3 Steps CISOs Should Lead to Integrate Storage into Enterprise Security
To fully integrate storage into a comprehensive enterprise security strategy, CISOs should lead these three key steps:
- Position Storage as a Cyber Defense and Resiliency Asset
This means treating storage not as infrastructure managed elsewhere, but as a frontline participant in incident response. Cyber-resilient storage platforms can seamlessly interface directly with data center-wide cyber security tools to help detect, contain, and recover from attacks. This turns a traditional IT function into a strategic security control. - Establish and Test a Cyber Recovery Strategy
Disaster recovery plans are no longer enough. A ransomware playbook must now include validated, clean data sources, forensic isolation zones, and defined recovery timeframes.

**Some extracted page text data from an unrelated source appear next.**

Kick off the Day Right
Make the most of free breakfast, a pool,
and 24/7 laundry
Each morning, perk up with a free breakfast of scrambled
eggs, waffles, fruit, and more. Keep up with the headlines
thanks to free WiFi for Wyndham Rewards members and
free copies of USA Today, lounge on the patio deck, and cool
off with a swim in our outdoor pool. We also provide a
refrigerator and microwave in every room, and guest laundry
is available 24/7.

CISOs should lead cross-functional testing of cyber recovery procedures—particularly for high-value and regulated data environments. - Integrate Storage Signals into Security Operations
Security teams need visibility into what is happening at the data layer. Leading storage solutions now generate security-relevant telemetry and can respond automatically when threats are detected by platforms like SIEM or XDR. CISOs should push for full integration to shorten detection and response timelines.

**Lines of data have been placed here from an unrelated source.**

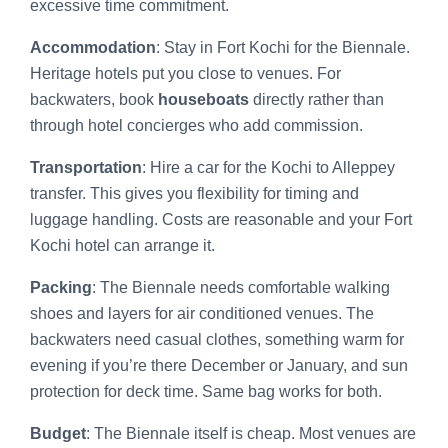
excessive time commitment.
Accommodation
: Stay in Fort Kochi for the Biennale.
Heritage hotels put you close to venues. For
backwaters, book
houseboats
directly rather than
through hotel concierges who add commission.
Transportation
: Hire a car for the Kochi to Alleppey
transfer. This gives you flexibility for timing and
luggage handling. Costs are reasonable and your Fort
Kochi hotel can arrange it.
Packing
: The Biennale needs comfortable walking
shoes and layers for air conditioned venues. The
backwaters need casual clothes, something warm for
evening if you’re there December or January, and sun
protection for deck time. Same bag works for both.
Budget
: The Biennale itself is cheap. Most venues are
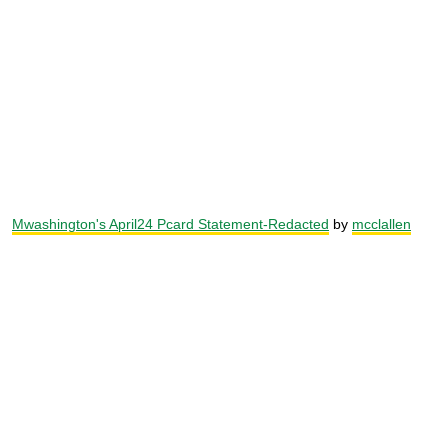
Mwashington's April24 Pcard Statement-Redacted
by
mcclallen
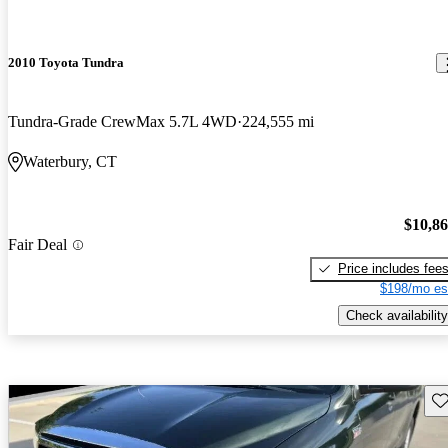
2010 Toyota Tundra
Tundra-Grade CrewMax 5.7L 4WD
224,555 mi
Waterbury, CT
$10,8
Fair Deal
Price includes fee
$198/mo es
Check availability
Sav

Key Capabilities of Storage-based Cyber Resilience
At Infinidat, we define storage-based cyber resilience around six key capabilities that together enable a robust defense posture:
- Immutable Snapshots: These create point-in-time versions of data that cannot be changed or deleted. Originally designed for compliance, they are now essential in preserving data integrity during and after cyber events.

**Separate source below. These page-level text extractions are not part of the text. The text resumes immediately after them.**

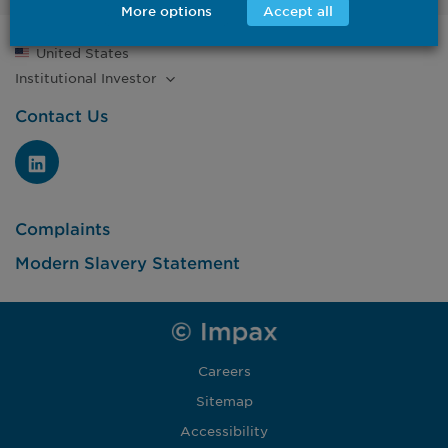
More options
Accept all
United States
Institutional
Investor
Contact Us
Complaints
Modern Slavery Statement
Careers
Sitemap
Accessibility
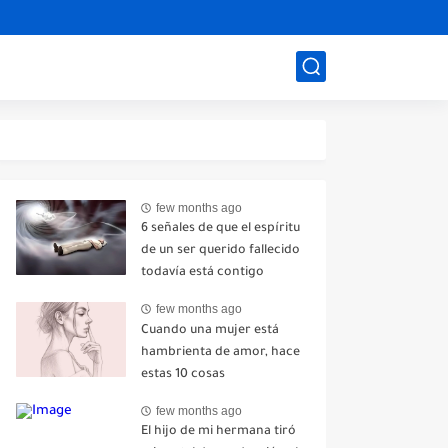
few months ago
6 señales de que el espíritu
de un ser querido fallecido
todavía está contigo
few months ago
Cuando una mujer está
hambrienta de amor, hace
estas 10 cosas
few months ago
El hijo de mi hermana tiró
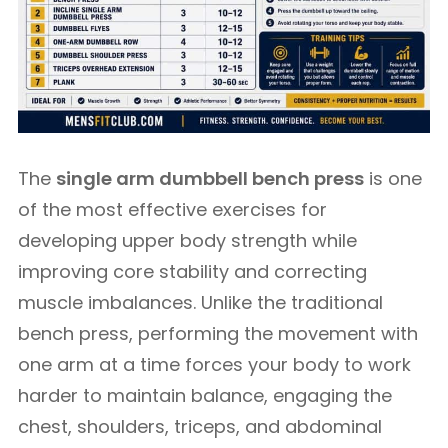
The
single arm dumbbell bench press
is one
of the most effective exercises for
developing upper body strength while
improving core stability and correcting
muscle imbalances. Unlike the traditional
bench press, performing the movement with
one arm at a time forces your body to work
harder to maintain balance, engaging the
chest, shoulders, triceps, and abdominal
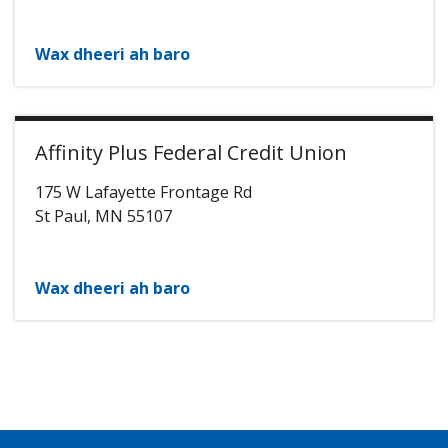
Wax dheeri ah baro
Affinity Plus Federal Credit Union
175 W Lafayette Frontage Rd
St Paul
,
MN
55107
Wax dheeri ah baro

- Logical Separation of Management and Data Planes: By isolating control functions from data access, organizations reduce the risk of full compromise in the event of credential theft or privileged access abuse.
- Fenced Forensic Environments: These allow teams to safely inspect compromised data in a contained setting, avoiding the risk of reintroducing malicious code during the recovery process.
- Integrated Cyber Detection: Storage systems should not wait passively for direction. With embedded intelligence, they can scan for anomalies and contribute to identifying the last clean snapshot for rapid recovery.
- Guaranteed Recovery Times: Cyber incidents are chaotic. Time matters. Enterprise storage vendors should offer clear recovery time objectives (RTO) and stand behind them contractually. For instance, some platforms can restore petabytes of data within minutes.
- Cross-System Coordination: Cyber resilience must extend across infrastructure layers. Storage should trigger automated responses when security tools such as Sentinel or Splunk detect threats, helping to contain incidents and reduce the threat window.
The Board Will Ask: “How Quickly Can We Recover?”
The question facing every CISO is no longer limited to “Can we prevent attacks?” It is “How fast can we recover, and how confident are we that our data is clean?”
This question is not theoretical. Boards, regulators, and insurers are demanding answers. A cyber-resilient storage platform provides the technical foundation to deliver those answers with confidence and hard metrics.